I have done outdoor duo party gigs with a guitar and microphone into each of the B205Ds. Your Fishman Minis will likely give you the same sort of result.

1649783821929.png


1649784644551.png
 

Mikecito

Tele-Meister
Joined
Dec 11, 2007
Posts
205
Age
52
Location
Bellingham WA
Finger ease or something similar to keep your strings slippery. Humidity and outside temps can make your strings feel very sticky and hard to play. I like to use my fishman artist for just vocals and a separate small amp for the electric guitar when I have these types of gigs. Easier to get a better/fuller sound without a PA. Have fun!
 

Happy Enchilada

Friend of Leo's
Gold Supporter
Joined
Mar 25, 2021
Posts
3,056
Location
God's Country
Gobble 4 chili dogs with extra cheese and chug 3 beers before you go up.
And make sure you have a trash can within arm's length.
That way you can avoid vomiting into your soundhole. Ruins your tone.
And if you're singing, don't forget to spray your lips and tongue with RAID in case a bug flies in.
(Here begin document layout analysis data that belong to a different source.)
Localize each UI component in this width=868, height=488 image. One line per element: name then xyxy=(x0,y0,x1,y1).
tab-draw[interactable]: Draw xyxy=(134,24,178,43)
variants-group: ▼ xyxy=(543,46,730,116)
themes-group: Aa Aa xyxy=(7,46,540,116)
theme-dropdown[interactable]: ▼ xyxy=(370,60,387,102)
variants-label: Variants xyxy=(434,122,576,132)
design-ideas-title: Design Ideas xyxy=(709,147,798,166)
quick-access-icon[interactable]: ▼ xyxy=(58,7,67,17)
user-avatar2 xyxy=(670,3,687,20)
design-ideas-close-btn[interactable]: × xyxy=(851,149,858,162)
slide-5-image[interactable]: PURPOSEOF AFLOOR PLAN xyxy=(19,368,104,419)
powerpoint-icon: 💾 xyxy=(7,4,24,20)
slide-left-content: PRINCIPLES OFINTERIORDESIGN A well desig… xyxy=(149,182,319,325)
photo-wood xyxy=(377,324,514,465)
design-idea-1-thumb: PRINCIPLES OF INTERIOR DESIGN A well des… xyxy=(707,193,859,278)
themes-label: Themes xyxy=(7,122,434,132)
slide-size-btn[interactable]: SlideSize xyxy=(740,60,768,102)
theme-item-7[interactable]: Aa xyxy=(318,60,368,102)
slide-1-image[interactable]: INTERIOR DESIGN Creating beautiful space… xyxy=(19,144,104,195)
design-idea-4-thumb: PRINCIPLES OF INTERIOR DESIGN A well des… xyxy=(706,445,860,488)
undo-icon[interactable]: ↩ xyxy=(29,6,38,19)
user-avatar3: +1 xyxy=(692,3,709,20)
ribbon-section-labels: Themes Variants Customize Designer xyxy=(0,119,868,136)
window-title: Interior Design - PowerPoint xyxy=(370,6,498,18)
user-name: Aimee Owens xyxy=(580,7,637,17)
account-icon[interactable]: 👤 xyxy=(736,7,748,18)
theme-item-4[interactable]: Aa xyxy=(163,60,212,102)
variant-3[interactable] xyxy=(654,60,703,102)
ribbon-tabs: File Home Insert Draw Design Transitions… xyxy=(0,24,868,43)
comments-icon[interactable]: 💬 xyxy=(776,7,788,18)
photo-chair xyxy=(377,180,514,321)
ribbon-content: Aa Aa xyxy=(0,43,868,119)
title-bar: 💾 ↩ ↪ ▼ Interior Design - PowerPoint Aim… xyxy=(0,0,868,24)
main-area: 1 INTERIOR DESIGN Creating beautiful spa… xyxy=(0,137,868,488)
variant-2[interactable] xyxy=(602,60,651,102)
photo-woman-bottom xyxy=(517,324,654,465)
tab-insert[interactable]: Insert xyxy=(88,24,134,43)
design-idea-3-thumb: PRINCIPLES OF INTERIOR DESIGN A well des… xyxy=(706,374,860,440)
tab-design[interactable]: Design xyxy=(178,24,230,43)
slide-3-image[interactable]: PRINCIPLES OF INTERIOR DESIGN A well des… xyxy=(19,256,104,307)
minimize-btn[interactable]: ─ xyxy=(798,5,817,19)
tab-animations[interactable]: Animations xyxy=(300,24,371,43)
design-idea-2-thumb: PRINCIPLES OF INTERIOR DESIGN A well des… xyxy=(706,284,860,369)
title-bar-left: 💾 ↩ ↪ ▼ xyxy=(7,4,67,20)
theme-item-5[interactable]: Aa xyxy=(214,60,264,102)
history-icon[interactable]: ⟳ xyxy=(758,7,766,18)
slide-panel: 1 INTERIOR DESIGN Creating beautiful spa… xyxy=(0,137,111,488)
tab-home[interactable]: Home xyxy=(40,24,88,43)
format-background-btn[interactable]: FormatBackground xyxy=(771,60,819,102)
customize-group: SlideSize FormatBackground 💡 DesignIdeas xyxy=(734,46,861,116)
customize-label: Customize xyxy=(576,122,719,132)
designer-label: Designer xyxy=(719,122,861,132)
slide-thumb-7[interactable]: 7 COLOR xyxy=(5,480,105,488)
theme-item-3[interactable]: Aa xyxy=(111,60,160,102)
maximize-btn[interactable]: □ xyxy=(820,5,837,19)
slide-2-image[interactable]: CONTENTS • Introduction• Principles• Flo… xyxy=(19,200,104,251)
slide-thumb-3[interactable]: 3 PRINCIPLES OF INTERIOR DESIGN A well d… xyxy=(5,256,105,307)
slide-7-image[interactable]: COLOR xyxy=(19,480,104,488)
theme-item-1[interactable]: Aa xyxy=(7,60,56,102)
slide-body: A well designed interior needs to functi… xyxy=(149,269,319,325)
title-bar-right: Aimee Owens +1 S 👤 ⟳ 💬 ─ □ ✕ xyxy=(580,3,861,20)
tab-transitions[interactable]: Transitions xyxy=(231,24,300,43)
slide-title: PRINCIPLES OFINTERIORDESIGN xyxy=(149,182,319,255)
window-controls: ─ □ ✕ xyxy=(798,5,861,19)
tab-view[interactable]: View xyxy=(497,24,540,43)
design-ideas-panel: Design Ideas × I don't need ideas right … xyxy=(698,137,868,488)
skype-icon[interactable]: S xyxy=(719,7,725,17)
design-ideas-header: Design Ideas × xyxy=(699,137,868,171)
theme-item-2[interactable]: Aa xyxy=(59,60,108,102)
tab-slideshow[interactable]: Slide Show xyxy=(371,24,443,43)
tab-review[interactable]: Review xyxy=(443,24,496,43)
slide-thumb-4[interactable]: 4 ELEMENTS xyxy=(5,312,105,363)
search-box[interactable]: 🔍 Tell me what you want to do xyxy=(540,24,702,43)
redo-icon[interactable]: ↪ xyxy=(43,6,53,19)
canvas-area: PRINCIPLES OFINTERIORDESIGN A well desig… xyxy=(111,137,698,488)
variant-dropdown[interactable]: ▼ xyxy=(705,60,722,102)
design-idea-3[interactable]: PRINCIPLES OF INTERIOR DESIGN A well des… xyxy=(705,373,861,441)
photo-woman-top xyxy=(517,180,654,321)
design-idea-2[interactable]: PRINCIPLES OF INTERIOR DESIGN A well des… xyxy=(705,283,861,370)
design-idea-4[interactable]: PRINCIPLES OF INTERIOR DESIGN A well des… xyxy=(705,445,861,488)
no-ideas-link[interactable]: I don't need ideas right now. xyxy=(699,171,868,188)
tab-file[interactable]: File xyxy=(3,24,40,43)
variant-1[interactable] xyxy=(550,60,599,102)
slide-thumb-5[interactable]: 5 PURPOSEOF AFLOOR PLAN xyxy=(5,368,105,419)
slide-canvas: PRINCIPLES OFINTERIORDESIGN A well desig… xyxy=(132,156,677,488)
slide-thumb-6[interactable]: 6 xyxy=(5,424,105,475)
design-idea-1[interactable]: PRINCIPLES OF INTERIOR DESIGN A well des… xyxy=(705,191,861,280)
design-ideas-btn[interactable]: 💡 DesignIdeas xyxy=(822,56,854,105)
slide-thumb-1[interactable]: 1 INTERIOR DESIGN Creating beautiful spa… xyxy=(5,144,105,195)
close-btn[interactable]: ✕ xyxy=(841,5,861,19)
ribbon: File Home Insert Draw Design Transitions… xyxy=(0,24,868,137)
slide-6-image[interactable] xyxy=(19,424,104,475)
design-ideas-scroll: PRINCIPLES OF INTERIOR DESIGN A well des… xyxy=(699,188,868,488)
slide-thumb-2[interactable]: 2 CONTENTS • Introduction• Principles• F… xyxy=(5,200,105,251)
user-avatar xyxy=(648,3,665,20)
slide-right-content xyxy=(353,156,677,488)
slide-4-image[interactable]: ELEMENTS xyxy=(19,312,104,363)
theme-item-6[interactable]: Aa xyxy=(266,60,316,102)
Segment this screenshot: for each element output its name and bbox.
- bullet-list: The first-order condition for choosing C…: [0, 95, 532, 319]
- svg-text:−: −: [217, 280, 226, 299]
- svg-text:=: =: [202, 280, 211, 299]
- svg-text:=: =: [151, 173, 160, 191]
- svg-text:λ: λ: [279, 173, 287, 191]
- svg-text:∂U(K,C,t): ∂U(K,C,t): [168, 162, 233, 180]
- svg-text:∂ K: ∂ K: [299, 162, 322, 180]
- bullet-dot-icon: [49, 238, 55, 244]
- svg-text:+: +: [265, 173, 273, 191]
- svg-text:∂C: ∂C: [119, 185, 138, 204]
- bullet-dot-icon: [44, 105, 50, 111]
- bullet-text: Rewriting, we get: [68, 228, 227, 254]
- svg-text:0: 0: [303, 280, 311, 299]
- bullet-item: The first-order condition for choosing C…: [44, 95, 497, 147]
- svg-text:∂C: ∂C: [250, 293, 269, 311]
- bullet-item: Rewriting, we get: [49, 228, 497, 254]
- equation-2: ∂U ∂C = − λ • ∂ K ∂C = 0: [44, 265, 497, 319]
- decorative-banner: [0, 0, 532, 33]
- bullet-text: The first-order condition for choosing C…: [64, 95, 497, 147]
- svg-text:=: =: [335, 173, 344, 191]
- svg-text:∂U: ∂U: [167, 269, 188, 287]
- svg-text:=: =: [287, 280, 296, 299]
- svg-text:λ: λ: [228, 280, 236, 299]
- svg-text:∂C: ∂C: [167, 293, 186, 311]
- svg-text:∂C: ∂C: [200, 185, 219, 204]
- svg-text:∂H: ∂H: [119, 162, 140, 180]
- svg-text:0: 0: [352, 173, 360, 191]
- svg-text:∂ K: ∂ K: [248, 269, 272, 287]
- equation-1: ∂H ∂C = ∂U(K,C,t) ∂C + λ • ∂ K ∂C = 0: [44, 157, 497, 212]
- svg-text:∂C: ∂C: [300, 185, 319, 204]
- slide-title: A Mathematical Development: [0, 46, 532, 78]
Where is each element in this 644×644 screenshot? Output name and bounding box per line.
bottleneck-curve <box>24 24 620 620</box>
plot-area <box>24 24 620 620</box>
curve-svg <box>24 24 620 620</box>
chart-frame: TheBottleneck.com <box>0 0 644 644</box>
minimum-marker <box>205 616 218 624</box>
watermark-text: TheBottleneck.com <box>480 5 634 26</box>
Seriously, I'd do like Peegoo said and bring some trash bags to cover any gear that might be damaged by rain.
With a smallish audience, you may be able to get away without a lot of amplification.
And wear a hat to protect your scalp from Mr. Sun (and Mr. Rain if he shows up).
Whatever you do, keep sunscreen and bug juice OFF your fingers and strings and guitar in general.

And do "The Perfect Country Song," by Steve Goodman (also David Allen Coe). Folks loves it.
 

JustABluesGuy

Friend of Leo's
Joined
Sep 2, 2016
Posts
3,920
Location
Somewhere
Hula hoops for the kids. A duo can be livened up if one of you can do a shaker or tambourine, too.

I wouldn’t mind picking up some inexpensive percussion instruments to get the audience involved as well.

We’re just getting our vocals together, so us trying to adding tamborine or anything else might just make us worse! I was surprised how hard playing lead guitar while also singing backing vocals can be.

I’m getting better, but it didn’t come nearly as naturally as I though it would.